Firstly, it means companies are less willing to invest in penetration testing, and other advanced testing services that are more expensive and/or manual. The buzzwords of ‘AI’, ‘nextgen’,’automated’ and ’continuous’ lead to a false sense of security. Afterall, we are all witnesses to the reality that corporations, large and small, are still suffering major breaches. 

Also, where there is lower demand for quality penetration testing, offensive security companies de-prioritise talent in favour of automated systems.  This makes offensive security roles more fiercely contended, and harder to deliver (as engagements are allocated smaller budgets), which in turn leads to experienced professionals leaving the industry.  

And with AI systems more ably replacing junior level people, there is a reduced flow of new talent into the industry (this is also apparent in the dev world) which inevitably leads to a longer-term shortage of senior testers, and ultimately a higher reliance on these automated systems, and so the cycle is self-perpetuating.  

Furthermore, when we consider the fact that automated scanners and AI are ultimately only as good as the data/a-priori knowledge upon which they are built, there is a feedback loop that leads to an ongoing degradation of quality. 

Altogether, these implications of an increasing reliance on automated tools and AI lead to exposure and susceptibility to real threat actors.
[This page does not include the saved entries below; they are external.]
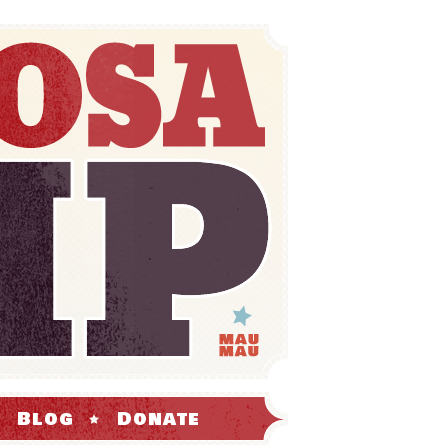
Blog
Donate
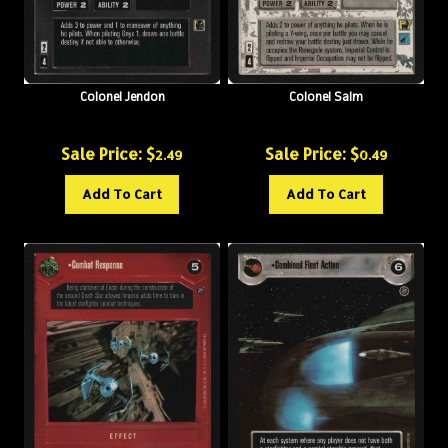
Colonel Jendon
Colonel Salm
Sale Price: $
Sale Price: $
2.49
0.49
Add To Cart
Add To Cart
And this is ultimately the cost of this technical debt.    

There is ALWAYS a way around security – this has been true since computers were invented and likely always will be. Search for “Company breaches in 2025”. Consider the profile of the companies named and wonder whether they were using Cloud security systems, PAMs, whether they were audited, security accredited, and so on. 
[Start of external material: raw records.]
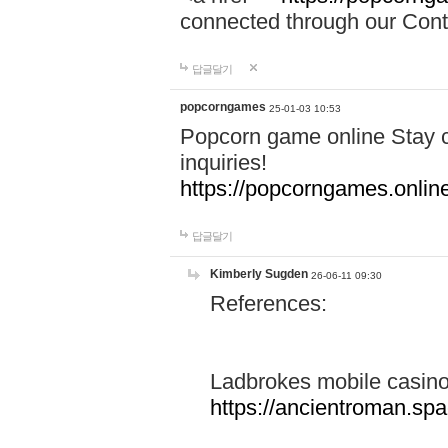
connected through our Conta
답글달기
popcorngames
25-01-03 10:53
Popcorn game online Stay c
inquiries!
https://popcorngames.onlin
답글달기
Kimberly Sugden
26-06-11 09:30
References:
Ladbrokes mobile casin
https://ancientroman.sp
There is a growing disparity between the real state of the land, and the high order version of that land as viewed by security personnel. The bigger that gap, the easier it is for a hacker to fit into it. If there’s a continued push to replace offensive security with automated tools/AI driven testing, then unfortunately, the world’s attack surface is going to become more exploitable and make a lot of criminals richer. 

 

What is the conclusion? 

 Well, from my perspective it’s this: 

1) Automated scans are not a substitute for actual human expert-led penetration testing and offensive security services. 
2) AI is cool, and certainly useful but it’s not a replacement for experts. Nor should it be a replacement for juniors (we still need our future seniors). 
3) Get tested. Test more. Let Offensive Security companies do what they’re good at – finding unknown unknowns and the paths in your organisation that are vulnerable to compromise. Because realistically, the only other group on Earth that will do that are actual bad guys.